How to complete this task:
Among the entries below, how many lines include "unha"? Give the number alone.

== == ==

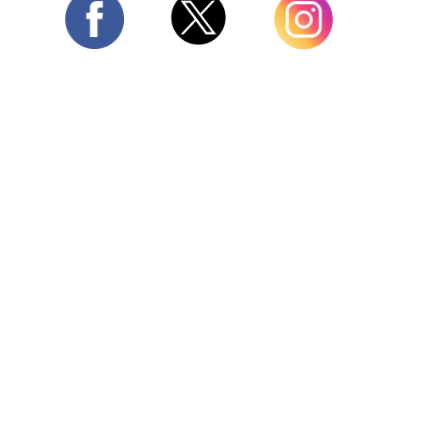
Twitter
Facebook
Instagram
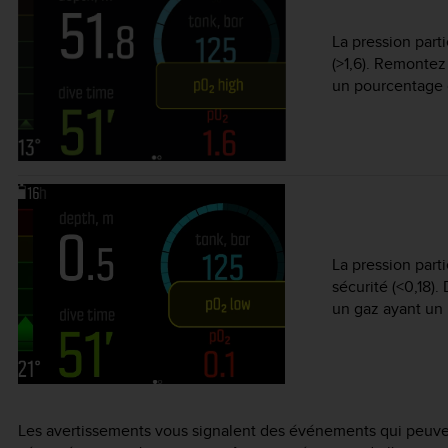
La pression part
(>1,6). Remonte
un pourcentage 
La pression part
sécurité (<0,18
un gaz ayant un
Les avertissements vous signalent des événements qui peuvent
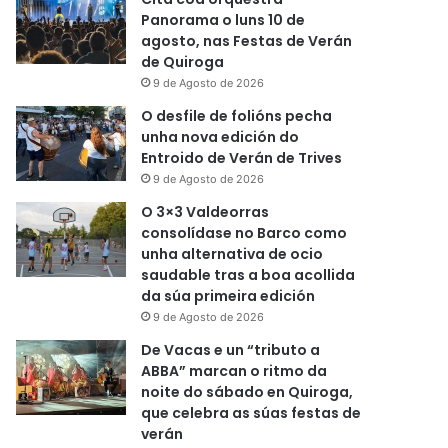
Panorama o luns 10 de
agosto, nas Festas de Verán
de Quiroga
9 de Agosto de 2026
O desfile de folións pecha
unha nova edición do
Entroido de Verán de Trives
9 de Agosto de 2026
O 3×3 Valdeorras
consolídase no Barco como
unha alternativa de ocio
saudable tras a boa acollida
da súa primeira edición
9 de Agosto de 2026
De Vacas e un “tributo a
ABBA” marcan o ritmo da
noite do sábado en Quiroga,
que celebra as súas festas de
verán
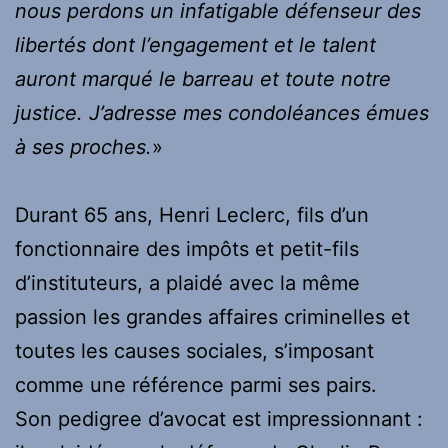
nous perdons un infatigable défenseur des
libertés dont l’engagement et le talent
auront marqué le barreau et toute notre
justice. J’adresse mes condoléances émues
à ses proches.
»
Durant 65 ans, Henri Leclerc, fils d’un
fonctionnaire des impôts et petit-fils
d’instituteurs, a plaidé avec la même
passion les grandes affaires criminelles et
toutes les causes sociales, s’imposant
comme une référence parmi ses pairs.
Son pedigree d’avocat est impressionnant :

== == ==

Response to the exercise:
2